The Art Newspaper reports that the painting is being examined in a conservation studio “to keep it in better condition for future generations,” according to a statement from the institution. They are scheduled to return to public view on March 24.
The 1889 canvas is a repetition of the fourth version of Sunflowers. The work was painted while van Gogh was living in Arles, just a month after he cut off his ear. The original version can be found at London’s National Gallery, while versions of three other similar compositions belong to the Philadelphia Museum of Art, the Sompo Japan Museum of Art in Tokyo, and Munich’s Neue Pinakothek. A fifth version was destroyed during World War II.
The museum is hoping to remove a discoloring coat of varnish and several retouched areas, which give the canvas a muted orange tone, and were likely added in 1927.
Another issue is van Gogh’s choice of cadmium yellow pigment. Scientists recently confirmed that the variety of yellow paint favored by many Impressionist, post-Impressionist, and early modernist artists will oxidize in the light, turning from bright yellow to a dull greenish-brown.
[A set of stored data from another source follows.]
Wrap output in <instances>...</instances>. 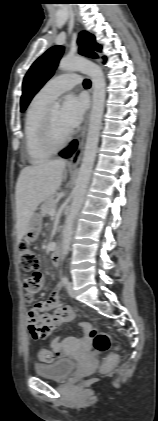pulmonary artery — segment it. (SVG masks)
Wrapping results in <instances>:
<instances>
[{
  "instance_id": "e3ab8cb5",
  "label": "pulmonary artery",
  "mask_w": 158,
  "mask_h": 421,
  "mask_svg": "<svg viewBox=\"0 0 158 421\" xmlns=\"http://www.w3.org/2000/svg\"><path fill=\"white\" fill-rule=\"evenodd\" d=\"M80 82V77L75 73H64L48 81L38 92V95L52 101L60 94L72 89Z\"/></svg>"
}]
</instances>
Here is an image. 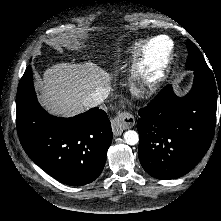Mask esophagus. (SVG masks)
I'll use <instances>...</instances> for the list:
<instances>
[{
  "instance_id": "obj_1",
  "label": "esophagus",
  "mask_w": 221,
  "mask_h": 221,
  "mask_svg": "<svg viewBox=\"0 0 221 221\" xmlns=\"http://www.w3.org/2000/svg\"><path fill=\"white\" fill-rule=\"evenodd\" d=\"M135 124L133 115L128 112H119L111 121L113 134L119 136L125 129L132 128Z\"/></svg>"
}]
</instances>
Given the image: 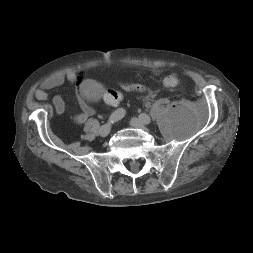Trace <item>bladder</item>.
I'll list each match as a JSON object with an SVG mask.
<instances>
[{
    "label": "bladder",
    "instance_id": "obj_1",
    "mask_svg": "<svg viewBox=\"0 0 253 253\" xmlns=\"http://www.w3.org/2000/svg\"><path fill=\"white\" fill-rule=\"evenodd\" d=\"M80 92L86 101L94 102L103 95V88L94 80H86L81 84Z\"/></svg>",
    "mask_w": 253,
    "mask_h": 253
}]
</instances>
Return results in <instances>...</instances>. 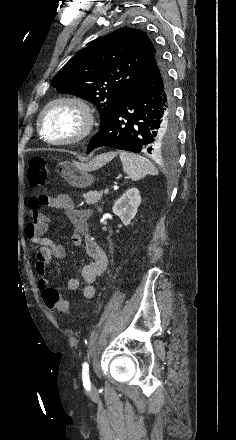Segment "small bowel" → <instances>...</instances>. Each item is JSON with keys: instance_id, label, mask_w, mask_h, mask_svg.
<instances>
[{"instance_id": "small-bowel-1", "label": "small bowel", "mask_w": 236, "mask_h": 440, "mask_svg": "<svg viewBox=\"0 0 236 440\" xmlns=\"http://www.w3.org/2000/svg\"><path fill=\"white\" fill-rule=\"evenodd\" d=\"M30 218L26 224V237L35 248V271L38 275V285L46 287L47 267L55 260H62L66 257V250L63 245L47 237L49 216L42 211L43 207L60 209L71 214L73 231L71 239L74 245L84 244L90 262L83 265L81 278L85 282L82 293L85 299H92L95 296L93 282L101 276L108 266V257L104 250L88 233V221L92 213L89 209H77L70 196L61 194L55 197L46 195H35L28 201ZM81 279L71 278L67 282L70 291H76L81 287Z\"/></svg>"}]
</instances>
The altered appearance of his work would likely come as no surprise to the artist. “Paintings fade like flowers,” wrote van Gogh in one of his many letters to his brother Theo.
This past February, the museum began selling high-quality replicas of Sunflowers and other van Gogh masterpieces in its collection, created in conjunction with Fujifilm Belgium using 3-D scanning and high-resolution printing. In September, the institution created a maze of 125,000 sunflowers to celebrate the opening of its new entrance hall.